La psychologie positive a pour objectifs la prévention, en tentant de "comprendre le déterminant du bien-être" et la promotion de la "santé mentale". Concrètement, le thérapeute peut proposer à son patient plusieurs pratiques. "64 ont été validées scientifiquement et permettent d’accroitre notre bonheur au quotidien", précise Sophie Lantheaume. Elle-même spécialisée en thérapies cognitives et comportementales, elle donne souvent des exercices à faire chez soi. Par exemple, noter chaque soir trois choses agréables qui se sont passées dans la journée.

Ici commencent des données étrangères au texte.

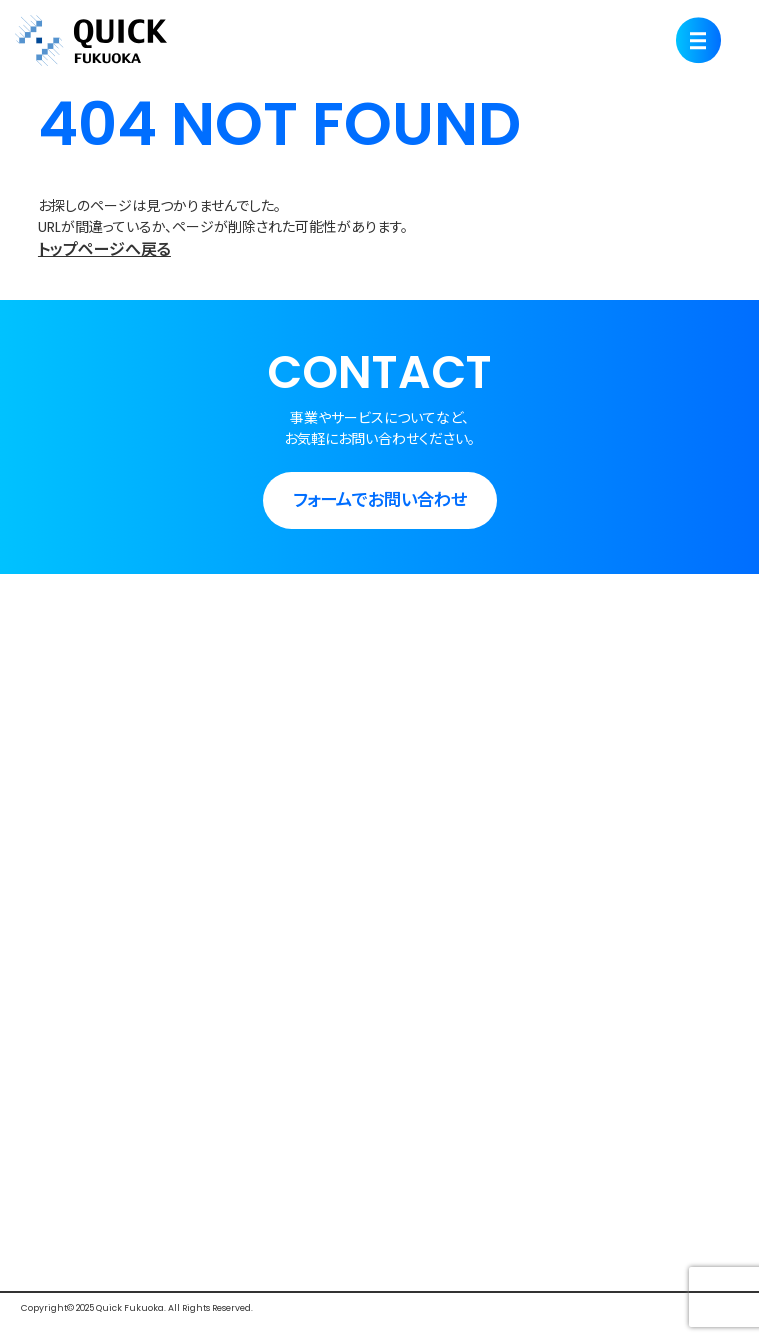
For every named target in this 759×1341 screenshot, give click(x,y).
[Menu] (699, 41)
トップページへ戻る (104, 249)
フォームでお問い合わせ (380, 500)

Ce genre de pratique permet de "réorienter notre regard sur ce qui peut se passer de bien au quotidien... Notre cerveau est formaté à reconnaître tout ce qu’il y a de négatif, c’est notre fameux reptilien, il est conditionné à ça, donc on sait faire, on sait observer ce qui ne va pas, mais parfois on a du mal à se reconnecter aux choses agréables."